By David DeGraw
April 28, 2010
Not only did Goldman Sachs profit on betting against CDOs they designed to fail; more importantly, they insured them through AIG which led to a $182 billion taxpayer bailout.
Have you heard the news? It’s everywhere! The SEC and Congress have all of a sudden sprung to life and are now “getting tough” on Goldman Sachs. Is this all the first phase of a long-awaited investigation that will reveal the causes of our current economic crisis, or is this just more show trials and psychological operations designed to manipulate public opinion and make the American people feel that our elected officials are finally standing up to their campaign funders on Wall Street?
First off, let’s address these SEC charges against Goldman Sachs. At first glance you might think, oh big deal, this is just a minor civil suit that only indicts a low-level Goldman employee. Goldman will just throw some money at it and it will most likely go away. After all, Wall Street firms have already thrown over $430 billion out to derail 1500 cases against them, so what will make this any different?
We are also left wondering, if the SEC was serious about this case, why aren’t they investigating and prosecuting John Paulson and top Goldman executives under the federal Racketeer Influenced and Corrupt Organizations Act (RICO) statutes?

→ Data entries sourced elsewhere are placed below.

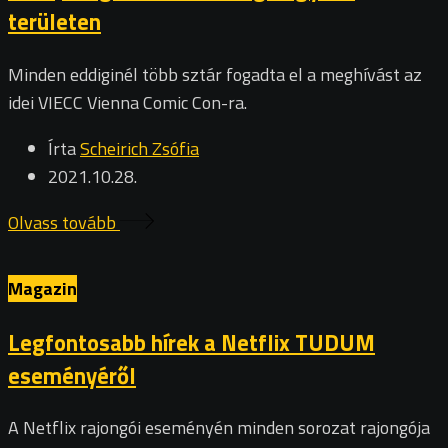
területen
Minden eddiginél több sztár fogadta el a meghívást az
idei VIECC Vienna Comic Con-ra.
Írta
Scheirich Zsófia
2021.10.28.
Olvass tovább
Magazin
Legfontosabb hírek a Netflix TUDUM
eseményéről
A Netflix rajongói eseményén minden sorozat rajongója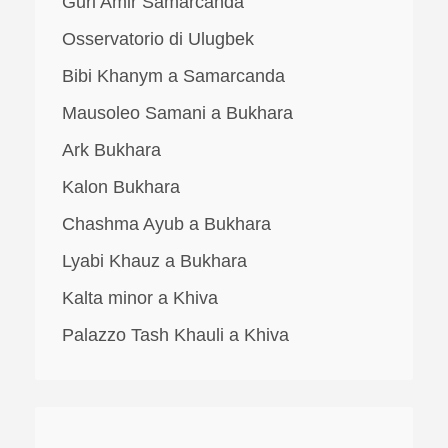
Guri Amir Samarcanda
Osservatorio di Ulugbek
Bibi Khanym a Samarcanda
Mausoleo Samani a Bukhara
Ark Bukhara
Kalon Bukhara
Chashma Ayub a Bukhara
Lyabi Khauz a Bukhara
Kalta minor a Khiva
Palazzo Tash Khauli a Khiva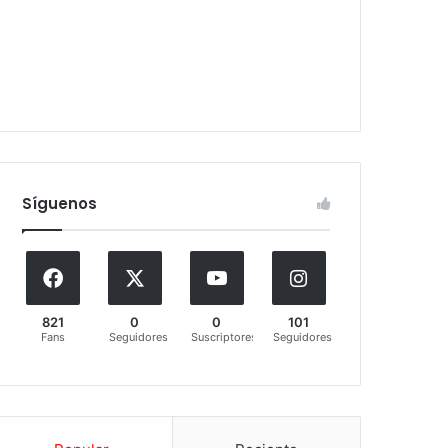
Síguenos
821
0
0
101
Fans
Seguidores
Suscriptores
Seguidores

Even the NY Times reported that top executives were involved in the process. If you think Lloyd Blankfein wasn’t fully aware of this billion dollar deal involving John Paulson, you’re delusional. Blankfein became CEO of Goldman due to his outstanding expertise in this particular area, serving as Goldman’s head of the Fixed Income, Currency and Commodities Division (FICC) since its formation in 1997.